It's going to a hard week for Salesforce.com and Marc Benioff.
Written by Joshua Greenbaum, Contributor

It's going to a hard week for Salesforce.com and Marc Benioff. If the Wall St. Journal's scoop is true (probably is, chances are it was "leaked" to the Journal by Salesforce itself), then whatever thunder Marc was hoping to gather by making his usual blockbuster announcement ("the single most exciting technology that I've worked on in my career", quoth Marc to Reuters) is going to be stolen by SAP's A1S announcement later in the week.

Because if anything qualifies as "the most exciting technology" that anyone has worked on in their career, it's A1S that hits the high mark (pun intended), not Salesforce.com's reported latest efforts. A1S represents nothing more than the confluence of four major trends in the industry, and to say it is ambitious is the understatement of the year. A1S is an ERP product that combines model-based development, software-as-a-service deployment, and service-oriented architecture integration, all slated for the red-hot mid-market.
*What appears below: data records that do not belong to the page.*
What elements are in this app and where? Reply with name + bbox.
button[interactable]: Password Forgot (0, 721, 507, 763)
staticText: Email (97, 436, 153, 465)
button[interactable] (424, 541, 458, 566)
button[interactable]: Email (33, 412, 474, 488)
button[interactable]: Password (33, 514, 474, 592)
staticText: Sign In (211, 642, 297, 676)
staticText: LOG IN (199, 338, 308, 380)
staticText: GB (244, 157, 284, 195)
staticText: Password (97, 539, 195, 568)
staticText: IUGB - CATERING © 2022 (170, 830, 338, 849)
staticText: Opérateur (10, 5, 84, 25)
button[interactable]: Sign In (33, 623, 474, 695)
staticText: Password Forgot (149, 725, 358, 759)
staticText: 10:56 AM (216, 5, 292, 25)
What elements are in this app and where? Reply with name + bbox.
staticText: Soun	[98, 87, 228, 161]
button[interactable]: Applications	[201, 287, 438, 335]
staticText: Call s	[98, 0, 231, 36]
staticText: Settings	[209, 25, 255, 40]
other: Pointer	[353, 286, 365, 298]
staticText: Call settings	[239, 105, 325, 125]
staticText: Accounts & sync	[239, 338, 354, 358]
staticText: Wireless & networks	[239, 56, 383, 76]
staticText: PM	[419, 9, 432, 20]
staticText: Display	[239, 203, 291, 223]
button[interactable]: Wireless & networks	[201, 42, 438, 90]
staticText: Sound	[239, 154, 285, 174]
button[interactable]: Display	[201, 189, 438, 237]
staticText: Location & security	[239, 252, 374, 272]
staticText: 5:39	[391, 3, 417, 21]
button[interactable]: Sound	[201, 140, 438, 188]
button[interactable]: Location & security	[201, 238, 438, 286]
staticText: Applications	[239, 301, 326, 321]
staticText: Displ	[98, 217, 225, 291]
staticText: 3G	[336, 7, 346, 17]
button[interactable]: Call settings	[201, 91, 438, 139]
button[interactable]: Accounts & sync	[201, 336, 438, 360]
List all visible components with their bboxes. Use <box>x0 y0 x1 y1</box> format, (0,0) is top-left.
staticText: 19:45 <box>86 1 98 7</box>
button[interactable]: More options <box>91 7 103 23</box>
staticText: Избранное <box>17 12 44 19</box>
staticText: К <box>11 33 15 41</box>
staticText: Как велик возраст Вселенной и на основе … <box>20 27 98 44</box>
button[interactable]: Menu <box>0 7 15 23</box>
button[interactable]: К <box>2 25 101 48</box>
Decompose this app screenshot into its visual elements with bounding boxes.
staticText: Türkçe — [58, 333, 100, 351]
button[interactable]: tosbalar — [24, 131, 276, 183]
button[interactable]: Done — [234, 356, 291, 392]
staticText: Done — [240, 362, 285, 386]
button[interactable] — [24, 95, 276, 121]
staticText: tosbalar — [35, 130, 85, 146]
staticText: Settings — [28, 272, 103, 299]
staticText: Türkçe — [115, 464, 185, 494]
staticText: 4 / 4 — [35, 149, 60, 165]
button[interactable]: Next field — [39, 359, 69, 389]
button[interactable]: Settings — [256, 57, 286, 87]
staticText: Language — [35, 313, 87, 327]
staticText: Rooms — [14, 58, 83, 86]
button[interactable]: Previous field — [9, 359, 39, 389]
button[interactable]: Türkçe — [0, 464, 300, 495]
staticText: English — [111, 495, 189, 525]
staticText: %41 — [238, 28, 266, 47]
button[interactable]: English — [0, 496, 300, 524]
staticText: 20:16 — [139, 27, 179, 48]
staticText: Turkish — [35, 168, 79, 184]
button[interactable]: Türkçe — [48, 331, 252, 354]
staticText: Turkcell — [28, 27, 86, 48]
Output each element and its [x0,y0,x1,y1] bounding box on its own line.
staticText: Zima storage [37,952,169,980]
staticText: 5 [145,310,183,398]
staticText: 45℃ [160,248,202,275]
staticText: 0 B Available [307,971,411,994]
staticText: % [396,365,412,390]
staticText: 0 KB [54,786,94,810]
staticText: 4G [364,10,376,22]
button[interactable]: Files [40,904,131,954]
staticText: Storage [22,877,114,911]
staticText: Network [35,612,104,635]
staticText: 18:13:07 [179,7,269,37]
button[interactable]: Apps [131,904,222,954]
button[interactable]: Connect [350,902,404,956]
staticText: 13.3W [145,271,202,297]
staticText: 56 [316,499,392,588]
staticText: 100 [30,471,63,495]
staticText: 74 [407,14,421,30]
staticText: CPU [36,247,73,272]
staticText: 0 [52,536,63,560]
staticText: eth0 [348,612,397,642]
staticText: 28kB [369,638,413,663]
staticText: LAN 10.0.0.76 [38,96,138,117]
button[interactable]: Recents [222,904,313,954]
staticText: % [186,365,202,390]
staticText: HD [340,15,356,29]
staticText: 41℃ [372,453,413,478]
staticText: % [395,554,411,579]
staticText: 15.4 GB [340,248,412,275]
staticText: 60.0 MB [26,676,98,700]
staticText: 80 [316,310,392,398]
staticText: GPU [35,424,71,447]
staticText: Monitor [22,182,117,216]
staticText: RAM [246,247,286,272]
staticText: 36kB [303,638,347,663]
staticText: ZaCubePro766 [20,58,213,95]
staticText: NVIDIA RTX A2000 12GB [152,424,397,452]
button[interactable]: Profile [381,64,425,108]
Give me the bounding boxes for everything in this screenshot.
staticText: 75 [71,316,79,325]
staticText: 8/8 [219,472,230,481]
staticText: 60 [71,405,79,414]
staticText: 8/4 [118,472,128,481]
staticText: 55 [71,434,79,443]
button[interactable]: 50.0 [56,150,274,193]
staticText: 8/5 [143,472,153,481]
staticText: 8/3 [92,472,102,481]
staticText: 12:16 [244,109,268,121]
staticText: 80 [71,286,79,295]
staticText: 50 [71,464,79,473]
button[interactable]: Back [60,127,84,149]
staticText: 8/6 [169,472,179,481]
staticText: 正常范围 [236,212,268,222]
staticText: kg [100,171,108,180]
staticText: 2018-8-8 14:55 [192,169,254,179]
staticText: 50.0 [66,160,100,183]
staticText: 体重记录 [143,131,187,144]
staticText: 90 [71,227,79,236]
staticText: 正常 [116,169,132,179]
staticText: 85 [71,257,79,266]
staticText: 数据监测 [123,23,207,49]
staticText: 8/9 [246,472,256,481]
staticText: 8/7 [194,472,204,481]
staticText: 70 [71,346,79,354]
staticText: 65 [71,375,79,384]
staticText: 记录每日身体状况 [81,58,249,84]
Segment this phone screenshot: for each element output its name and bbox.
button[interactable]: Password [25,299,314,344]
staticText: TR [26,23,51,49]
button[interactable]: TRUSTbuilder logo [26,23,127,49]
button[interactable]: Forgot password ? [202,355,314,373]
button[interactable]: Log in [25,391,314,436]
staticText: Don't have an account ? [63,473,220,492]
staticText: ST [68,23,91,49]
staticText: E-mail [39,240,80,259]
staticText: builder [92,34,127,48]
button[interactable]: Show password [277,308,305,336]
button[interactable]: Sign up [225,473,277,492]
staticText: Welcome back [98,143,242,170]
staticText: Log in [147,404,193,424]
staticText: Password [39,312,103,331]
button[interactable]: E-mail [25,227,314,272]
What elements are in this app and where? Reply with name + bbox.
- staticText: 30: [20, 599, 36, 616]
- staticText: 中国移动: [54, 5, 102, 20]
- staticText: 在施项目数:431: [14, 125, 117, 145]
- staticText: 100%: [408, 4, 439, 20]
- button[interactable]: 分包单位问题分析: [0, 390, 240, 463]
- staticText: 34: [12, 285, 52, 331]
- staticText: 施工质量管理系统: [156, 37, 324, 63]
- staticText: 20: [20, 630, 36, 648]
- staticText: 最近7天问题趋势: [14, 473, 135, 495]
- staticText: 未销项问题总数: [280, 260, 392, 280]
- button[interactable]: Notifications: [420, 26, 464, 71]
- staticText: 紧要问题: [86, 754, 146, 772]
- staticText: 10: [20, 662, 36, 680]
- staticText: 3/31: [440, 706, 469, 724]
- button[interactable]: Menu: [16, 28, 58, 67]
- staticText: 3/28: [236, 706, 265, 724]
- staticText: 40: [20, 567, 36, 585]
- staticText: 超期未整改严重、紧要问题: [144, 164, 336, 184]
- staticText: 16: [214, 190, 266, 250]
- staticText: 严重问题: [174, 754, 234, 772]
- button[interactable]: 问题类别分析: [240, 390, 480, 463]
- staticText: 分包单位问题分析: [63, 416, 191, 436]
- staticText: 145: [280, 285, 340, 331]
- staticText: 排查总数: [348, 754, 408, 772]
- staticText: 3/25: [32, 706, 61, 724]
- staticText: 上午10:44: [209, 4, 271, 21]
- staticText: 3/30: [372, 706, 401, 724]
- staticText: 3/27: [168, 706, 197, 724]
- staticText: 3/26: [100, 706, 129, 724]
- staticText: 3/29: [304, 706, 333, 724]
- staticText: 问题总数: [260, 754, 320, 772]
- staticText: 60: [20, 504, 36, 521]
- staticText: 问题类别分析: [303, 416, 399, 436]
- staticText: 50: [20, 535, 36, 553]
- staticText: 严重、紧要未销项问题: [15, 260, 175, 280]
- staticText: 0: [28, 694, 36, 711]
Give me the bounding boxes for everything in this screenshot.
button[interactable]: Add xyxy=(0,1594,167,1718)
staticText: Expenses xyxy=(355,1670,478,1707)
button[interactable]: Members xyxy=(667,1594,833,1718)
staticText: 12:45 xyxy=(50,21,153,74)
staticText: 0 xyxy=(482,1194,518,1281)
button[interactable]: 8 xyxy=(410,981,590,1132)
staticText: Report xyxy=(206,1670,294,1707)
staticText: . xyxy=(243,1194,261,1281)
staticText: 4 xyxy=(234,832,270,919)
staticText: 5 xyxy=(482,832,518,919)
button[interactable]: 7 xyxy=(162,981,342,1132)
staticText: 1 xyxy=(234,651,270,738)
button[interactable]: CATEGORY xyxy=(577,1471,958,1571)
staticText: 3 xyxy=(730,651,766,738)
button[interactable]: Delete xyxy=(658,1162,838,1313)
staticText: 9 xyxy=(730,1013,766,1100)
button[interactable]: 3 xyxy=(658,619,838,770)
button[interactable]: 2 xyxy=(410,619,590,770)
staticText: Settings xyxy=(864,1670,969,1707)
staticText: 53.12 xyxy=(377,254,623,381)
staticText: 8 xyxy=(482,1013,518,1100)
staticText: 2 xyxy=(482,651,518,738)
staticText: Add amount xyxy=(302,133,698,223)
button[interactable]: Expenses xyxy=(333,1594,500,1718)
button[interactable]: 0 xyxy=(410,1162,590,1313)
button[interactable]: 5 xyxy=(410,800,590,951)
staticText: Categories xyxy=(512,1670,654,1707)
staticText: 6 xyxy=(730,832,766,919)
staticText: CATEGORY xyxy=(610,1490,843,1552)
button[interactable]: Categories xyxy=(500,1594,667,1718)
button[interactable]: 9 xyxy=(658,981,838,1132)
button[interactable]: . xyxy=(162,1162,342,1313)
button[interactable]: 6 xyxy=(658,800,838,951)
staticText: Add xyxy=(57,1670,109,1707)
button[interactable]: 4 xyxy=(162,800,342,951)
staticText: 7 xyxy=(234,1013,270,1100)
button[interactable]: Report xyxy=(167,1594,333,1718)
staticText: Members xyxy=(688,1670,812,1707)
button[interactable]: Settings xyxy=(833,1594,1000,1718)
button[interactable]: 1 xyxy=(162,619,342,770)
That's not a bad list for a single product launch.

It's a major bet for SAP, one that has been likened to the bet SAP made in the early 1990s when it switched from its mainframe-based R/2 to client/server-based R/3. There's lots of reasons why success for A1S will be a challenge (including an important reason I mentioned in a obscure, off-shore publication you probably have never heard of), but it has a lot going for it. Based on a version I was shown at SAP's user conference last April, A1S will be a highly compelling product for a large segment of the mid-market. One can safely assume it has only improved since them.

At a minimum, the scope and ambition of what SAP is trying to accomplish with A1S is paradigm-shattering, and represents a new vision of what the mid-market can and should expect from the growing number of vendors courting the mid-market as the promised land of future growth and profits. There are lots of examples of how individual pieces of A1S are already in the market: on demand enterprise software is already there, as is modeling and SOA-based environments. But no one has yet pulled them all under a single product offering, and, if SAP is successful with A1S, everyone will be forced to follow their lead, or start looking irrelevant pretty quickly.

Meanwhile, according to the Wall Street Journal, Salesforce.com's "most exciting" announcement will be a rebranding of a now five year old effort to become a platform (the Journal article says the effort started in 2003, when Sforce was launched, but those efforts actually date back at least an additional year, if not two.) Salesforce will pull together its somewhat confusing Apex and AppExchange brands under the Force.com umbrella, and otherwise tidy up the messaging a bit. It will also launch a visual editing tool that is designed to free developers from using the Salesforce.com UI for their applications. Now I'm mighty biased against visual editing tools being placed in the "most exciting" announcement category, mostly because the apex (pun intended) in the development of visual editing tools took place somewhere in the latter part of the last century. Maybe there will be something in this new product, called VisualForce, that will blow someone's socks off. But the bar is basically set impossibly high on that account.

So, a new UI tool and the nth rebranding of Salesforce.com's platform efforts vs. a stunningly ambitious attempt to rewrite the rules of the game in the mid-market ERP industry. Gotta hand it to SAP, which isn't necessarily known for its marketing brinkmanship: in a week of dueling blockbuster announcements, SAP will be showing the master of hype how to do it right. It's gonna be a fun week.